Salirse de contexto

¡Me escapé unos días! Camino y camino por Ámsterdam (en la mente se me cruza la imagen de Forrest Gump corriendo, pero no: ni tan desaforada, ni tan adolorida del alma… ni con tantos seguidores), respiro un aire frío, ajeno… el viento arrebatado despeina mi cabeza. Escucho conversaciones, no las entiendo.

Observo construcciones sobrias, me reflejo en distintos canales a cada esquina. Miro aparadores centelleantes, personas caminando y bicicletas, ¡muchas bicicletas circulando!, y maniobras inusitadas realizadas sobre ellas: paraguas que se abren y cierran al ritmo de la lluvia, celulares tecleándose, niños montados sobre pecho y espalda del conductor, lecturas de folletos al vuelo y uno que otro dúo de ciclistas pedaleando en paralelo con animadas charlas… café incluido.

Integro las imágenes, las suelto y sigo caminando. Pausada y rítmicamente, camino y camino. El aire, que sopla fiero sobre mi cara, termina por conquistarme y empieza a darse en mí ese curioso prodigio, ése que en México de vez en vez extraño por lo imposible que me resulta experimentarlo en lo cotidiano: me descontextualizo. Experimento la sublime sensación de salirme de cualquier trama, de todo escenario, de cada representación; de no tener un referente puntual que me encadene, de prescindir de las miradas que me hacen ajustarme a cualquier rol.
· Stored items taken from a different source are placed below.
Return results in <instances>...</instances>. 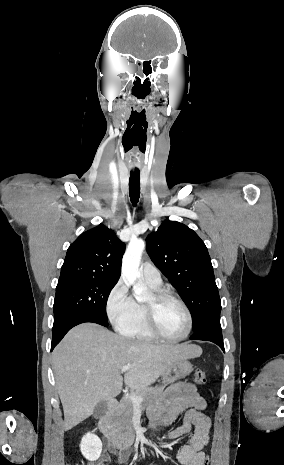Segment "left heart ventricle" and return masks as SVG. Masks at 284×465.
<instances>
[{"label":"left heart ventricle","instance_id":"1","mask_svg":"<svg viewBox=\"0 0 284 465\" xmlns=\"http://www.w3.org/2000/svg\"><path fill=\"white\" fill-rule=\"evenodd\" d=\"M157 326L166 338H180L185 334L188 326L186 313L178 304L165 302L159 309Z\"/></svg>","mask_w":284,"mask_h":465}]
</instances>
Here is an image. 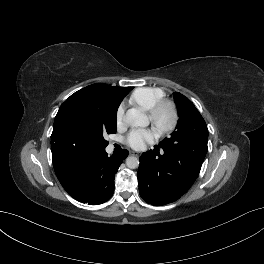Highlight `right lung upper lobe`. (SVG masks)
Returning a JSON list of instances; mask_svg holds the SVG:
<instances>
[{
	"instance_id": "cb5924a9",
	"label": "right lung upper lobe",
	"mask_w": 264,
	"mask_h": 264,
	"mask_svg": "<svg viewBox=\"0 0 264 264\" xmlns=\"http://www.w3.org/2000/svg\"><path fill=\"white\" fill-rule=\"evenodd\" d=\"M92 86H98V87H104L107 88L109 90H111L112 92H114L115 95L121 96V97H125L129 91H131L133 89V87H126V88H121V87H112L106 84H93ZM51 150H52V159H53V163H57L65 158H67L69 155V153L64 152L59 150L54 144H52L51 146Z\"/></svg>"
}]
</instances>
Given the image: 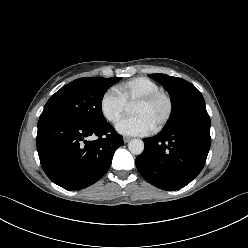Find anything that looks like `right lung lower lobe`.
<instances>
[{"label": "right lung lower lobe", "instance_id": "1", "mask_svg": "<svg viewBox=\"0 0 248 248\" xmlns=\"http://www.w3.org/2000/svg\"><path fill=\"white\" fill-rule=\"evenodd\" d=\"M90 136L98 139L90 141ZM36 142L44 172L67 190L98 181L109 169L115 150L124 144L108 122L91 124L67 116L39 119Z\"/></svg>", "mask_w": 248, "mask_h": 248}]
</instances>
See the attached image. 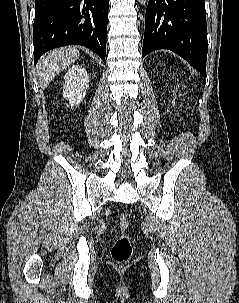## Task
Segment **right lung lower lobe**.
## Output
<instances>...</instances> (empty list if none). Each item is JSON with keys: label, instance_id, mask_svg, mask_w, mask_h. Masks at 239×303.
<instances>
[{"label": "right lung lower lobe", "instance_id": "obj_1", "mask_svg": "<svg viewBox=\"0 0 239 303\" xmlns=\"http://www.w3.org/2000/svg\"><path fill=\"white\" fill-rule=\"evenodd\" d=\"M109 0H36L34 63L47 51L72 44L88 47L104 61Z\"/></svg>", "mask_w": 239, "mask_h": 303}]
</instances>
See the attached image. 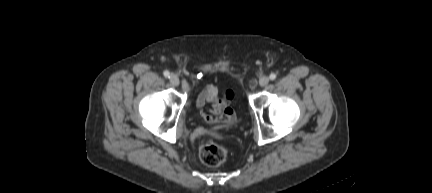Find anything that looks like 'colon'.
<instances>
[{"label": "colon", "instance_id": "colon-1", "mask_svg": "<svg viewBox=\"0 0 432 193\" xmlns=\"http://www.w3.org/2000/svg\"><path fill=\"white\" fill-rule=\"evenodd\" d=\"M233 98V92L227 91L224 100L229 102ZM201 160L208 166L214 167L224 163L228 157V148L215 141L204 143L199 151Z\"/></svg>", "mask_w": 432, "mask_h": 193}]
</instances>
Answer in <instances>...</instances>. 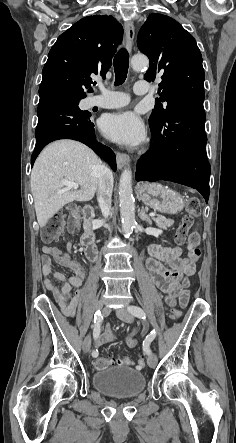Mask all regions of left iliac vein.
Instances as JSON below:
<instances>
[{"instance_id": "1", "label": "left iliac vein", "mask_w": 236, "mask_h": 443, "mask_svg": "<svg viewBox=\"0 0 236 443\" xmlns=\"http://www.w3.org/2000/svg\"><path fill=\"white\" fill-rule=\"evenodd\" d=\"M116 315L119 319H121L122 321L126 322V323H132L133 322V316L132 314L127 311L125 308H120L118 310H116ZM158 359L157 356L152 353L148 356L147 359V363L149 365V367L154 368L157 365Z\"/></svg>"}]
</instances>
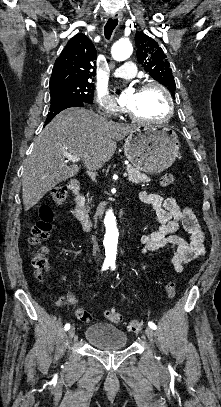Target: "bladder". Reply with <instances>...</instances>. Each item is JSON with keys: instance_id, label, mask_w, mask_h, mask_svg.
<instances>
[{"instance_id": "obj_1", "label": "bladder", "mask_w": 221, "mask_h": 407, "mask_svg": "<svg viewBox=\"0 0 221 407\" xmlns=\"http://www.w3.org/2000/svg\"><path fill=\"white\" fill-rule=\"evenodd\" d=\"M85 340L99 349H117L127 343V334L110 324L94 323L85 330Z\"/></svg>"}]
</instances>
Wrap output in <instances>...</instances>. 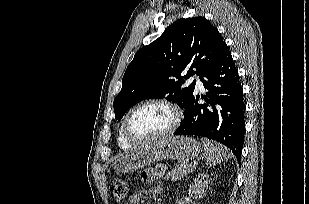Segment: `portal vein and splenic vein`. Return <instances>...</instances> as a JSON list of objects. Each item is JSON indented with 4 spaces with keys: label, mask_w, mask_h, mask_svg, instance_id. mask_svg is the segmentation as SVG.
Wrapping results in <instances>:
<instances>
[{
    "label": "portal vein and splenic vein",
    "mask_w": 309,
    "mask_h": 204,
    "mask_svg": "<svg viewBox=\"0 0 309 204\" xmlns=\"http://www.w3.org/2000/svg\"><path fill=\"white\" fill-rule=\"evenodd\" d=\"M191 167H195V165L190 164Z\"/></svg>",
    "instance_id": "18ae733b"
}]
</instances>
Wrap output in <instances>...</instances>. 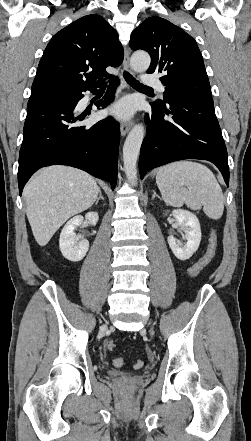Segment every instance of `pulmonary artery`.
Returning a JSON list of instances; mask_svg holds the SVG:
<instances>
[{"instance_id":"pulmonary-artery-1","label":"pulmonary artery","mask_w":251,"mask_h":441,"mask_svg":"<svg viewBox=\"0 0 251 441\" xmlns=\"http://www.w3.org/2000/svg\"><path fill=\"white\" fill-rule=\"evenodd\" d=\"M143 83L147 86L155 87L160 93L165 92L164 85L155 77L145 75L142 79Z\"/></svg>"}]
</instances>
No hay un texto que seguir: no soy madre, no soy amiga, no soy pareja, ni terapeuta, ni expositora, ni hija, ni hermana. Tampoco dirijo nada, no tengo que exhortar a nadie. Sólo soy mujer, con lo mucho que eso implica; pero, desligada de toda referencia, puedo ser a ratos lo que ya he sido y también lo que nunca he sido. Puedo ser lo que deseo y lo que detesto (al menos por un instante). Y sólo yo lo sé, y lo gozo…

Me expando, me desempolvo, me libero. Nadie me conoce, a nadie conozco, y en este paréntesis temporal me reconozco un poco más. ¿Tan liberador puede ser desapegarse del texto de los de más y reconocer, reescribir y apropiarse del propio?

En el silencio de los días, buceo en mis profundidades hasta que rescato partes únicamente mías. Y complacientemente experimento que empiezo a extrañar las miradas de los otros: reflejos que también me construyen, que también necesito. Pero cada día cuando despierto en la soledad de la distancia, me pregunto, como Marcela Serrano en Lo que está en mi corazón: ¿Puede haber una sensación más excitante (y atemorizante a la vez) para una mujer, que la de sentirse fuera del alcance de los demás, de los cercanos que la aman pero que simultánea y sutilmente la ahogan?

Por eso, de vez en cuando, como una escultora con cincel en mano, me retiro para tantearme a solas y rescatar lo oculto que, desde siempre, ha estado labrado en el centro de mi corazón.

¿Puede haber una sensación más excitante (y atemorizante a la vez) para una mujer, que la de sentirse fuera del alcance de los demás, de los cercanos que la aman pero que simultánea y sutilmente la ahogan?